Disposable Telephones
Telephones can ease your stay in a hospital or make it worse. The reason is that telephones can harbor many types of bacteria and are difficult to disinfect. In the United States some two million patients a year become infected while they are in the hospital—many through use of the telephone. A study by the CDC (Centers for Disease Control) in Atlanta shows that from 20,000 to 30,000 of them will die. Now, as a preventive measure, some hospitals give their patients sanitized, prepackaged, plastic phones that they can either dispose of or take home after the hospital stay. The disposable phones cost from $5 to $15 each and are guaranteed for a year.

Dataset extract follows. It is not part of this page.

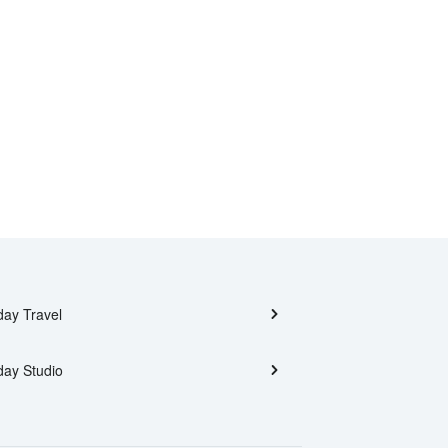
day Travel
day Studio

Use of them has also helped the hospitals to cut down on stolen or damaged phones.
Witnesses Exempted
Any who can prove “a serious and credible membership to the religious association of Jehovah’s Witnesses” will be exempted from military service. This is the decision rendered by the Federal Administration Tribunal of Berlin, says the German newspaper Tagesspiegel. According to the opinion of the judges, confession of the Witnesses’ religious doctrine will now be accepted as valid proof of conscientious objection to military service.
Hotel Rooms for Nonsmokers
Restaurants and airlines are no longer alone in offering customers accommodations for nonsmokers. “Belatedly, hotels too are capitalizing on the anti-smoking fervor sweeping the U.S.,” says The Wall Street Journal. Starting with just a few rooms sanitized and set aside for customers who hated the lingering cigar and cigarette odors, some chains now allocate up to 15 percent of their rooms as no-smoking rooms and are beginning to promote the service. Not only has it proved to be extremely popular with customers but it also benefits the hotels, as it takes 26 percent less time to clean the smoke-free rooms.